English is the official language of only seven countries that comprise a little more than 5 percent of the world’s population. Only 30 percent of web users have English as their first language, leaving the vast majority of the world’s 6,900 linguistic groups with more than a smattering of web content in their mother tongue.
Yet research shows that consumers are 10 times more likely to buy on the Internet if a web site offers information in their own language. What does this mean for companies? Simple. There is huge opportunity out there.
Thanks to the power of the Internet, businesses can more easily expand beyond their own national markets. Global e-commerce now exceeds $12.8 trillion per year, and the global online population is estimated to reach 1.8 billion by the year 2010.
With these amazing statistics in mind, Conversis commissioned a research study managed by the Localization Program at California State University, Chico. This one-of-a-kind study examined the localization practices of multinational enterprises (MNEs) and how well they are adapting to countries, cultures and languages.

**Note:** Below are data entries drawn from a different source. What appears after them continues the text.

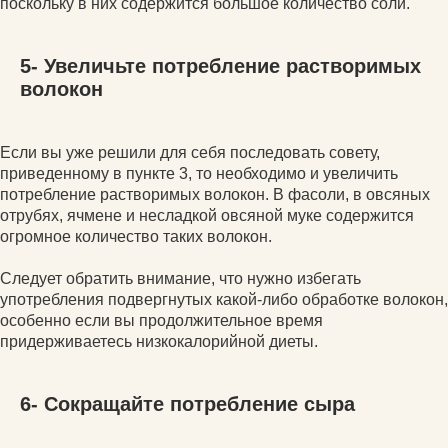
поскольку в них содержится большое количество соли.
5- Увеличьте потребление растворимых
волокон
Если вы уже решили для себя последовать совету,
приведенному в пункте 3, то необходимо и увеличить
потребление растворимых волокон. В фасоли, в овсяных
отрубях, ячмене и несладкой овсяной муке содержится
огромное количество таких волокон.
Следует обратить внимание, что нужно избегать
употребления подвергнутых какой-либо обработке волокон,
особенно если вы продолжительное время
придерживаетесь низкокалорийной диеты.
6- Сокращайте потребление сыра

This article will explore:
Explosive economic growth awaits in emerging markets
- the business opportunities that have arisen as a result of the current economic climate
- the cultural and linguistic barriers affecting MNEs wishing to trade overseas
- the strategic role of localization in Multinational Enterprises (MNEs)
- the results of Conversis’ proprietary research study, which will provide useful information useful in benchmarking corporate localization activities
As the current economic climate grows increasingly uncertain, businesses are looking overseas for opportunities to grow. Emerging markets offer large, untapped consumer groups with newfound disposable income and a desire for goods and services.
The Internet makes it easier than ever to expand into these growing markets. The world’s Internet usage has increased 290 percent since the year 2000. Yet most of the world’s population has yet to jump on the online bandwagon. Currently, about 21.1 percent of the world’s population uses the Internet, leaving immense room for additional growth.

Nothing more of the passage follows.